WordPress WPify Woo Czech <3.5.7 - Cross-Site Scripting

What is the "WordPress WPify Woo Czech <3.5.7 - Cross-Site Scripting" module?

The "WordPress WPify Woo Czech <3.5.7 - Cross-Site Scripting" module is a test case designed to detect a cross-site scripting vulnerability in the WordPress WPify Woo Czech plugin version 3.5.7 and below. This plugin utilizes the Vies library 2.2.0, which has a sample file that outputs potentially vulnerable code.

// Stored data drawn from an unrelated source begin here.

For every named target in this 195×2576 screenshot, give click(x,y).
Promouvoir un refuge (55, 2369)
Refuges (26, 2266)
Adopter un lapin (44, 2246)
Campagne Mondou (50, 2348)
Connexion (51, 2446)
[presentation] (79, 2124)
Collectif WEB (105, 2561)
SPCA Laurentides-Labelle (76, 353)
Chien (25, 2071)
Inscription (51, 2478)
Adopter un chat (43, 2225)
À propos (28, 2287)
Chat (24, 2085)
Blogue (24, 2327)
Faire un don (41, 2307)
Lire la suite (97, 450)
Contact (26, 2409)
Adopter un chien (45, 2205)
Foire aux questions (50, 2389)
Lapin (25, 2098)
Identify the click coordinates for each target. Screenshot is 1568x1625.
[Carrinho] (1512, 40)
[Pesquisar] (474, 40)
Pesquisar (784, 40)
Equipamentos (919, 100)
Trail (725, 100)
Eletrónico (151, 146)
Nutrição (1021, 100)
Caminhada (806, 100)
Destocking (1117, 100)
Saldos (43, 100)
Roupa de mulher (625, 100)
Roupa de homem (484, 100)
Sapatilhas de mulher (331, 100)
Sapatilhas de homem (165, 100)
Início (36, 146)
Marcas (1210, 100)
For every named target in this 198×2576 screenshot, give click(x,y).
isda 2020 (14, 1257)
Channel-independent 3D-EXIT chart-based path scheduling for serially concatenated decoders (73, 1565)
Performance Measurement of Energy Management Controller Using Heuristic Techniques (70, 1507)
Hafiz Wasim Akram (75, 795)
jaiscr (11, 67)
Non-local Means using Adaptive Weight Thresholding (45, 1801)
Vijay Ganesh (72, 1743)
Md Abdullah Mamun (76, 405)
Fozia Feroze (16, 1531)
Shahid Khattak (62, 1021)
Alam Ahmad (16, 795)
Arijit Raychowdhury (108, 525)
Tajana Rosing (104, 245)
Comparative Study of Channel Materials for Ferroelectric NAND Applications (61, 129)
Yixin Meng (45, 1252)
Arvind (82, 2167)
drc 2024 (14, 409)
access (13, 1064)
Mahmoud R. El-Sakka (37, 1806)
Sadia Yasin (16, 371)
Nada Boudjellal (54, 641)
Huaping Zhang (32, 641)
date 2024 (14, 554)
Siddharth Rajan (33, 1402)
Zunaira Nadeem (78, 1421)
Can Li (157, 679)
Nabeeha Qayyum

This module is classified as a high severity vulnerability with a CVSS score of 7.2. It targets websites using the WPify Woo Czech plugin and aims to identify instances where cross-site scripting attacks may be possible.

Impact

A successful exploitation of the cross-site scripting vulnerability in the WordPress WPify Woo Czech plugin can allow an attacker to inject malicious scripts into web pages viewed by users. This can lead to various consequences, including unauthorized access to sensitive information, session hijacking, and the potential for further attacks.

How does the module work?

The module works by sending a specific HTTP request to the target website and then analyzing the response to determine if the vulnerability exists. The request path used in the module's template is:

/wp-content/plugins/wpify-woo/deps/dragonbe/vies/examples/async_processing/queue.php/"><script>alert(document.domain)</script>

The module's matching conditions are as follows:

- The response body must contain the following words: "<script>alert(document.domain)</script>" and "Add a new VAT ID to the queue". - The response header must contain the word "text/html". - The HTTP status code must be 200.

If all of these conditions are met, the module will report a vulnerability.

Please note that this description is for informational purposes only and does not provide any instructions or guidance on exploiting the vulnerability. It is important to address and fix any identified vulnerabilities promptly to ensure the security of your website.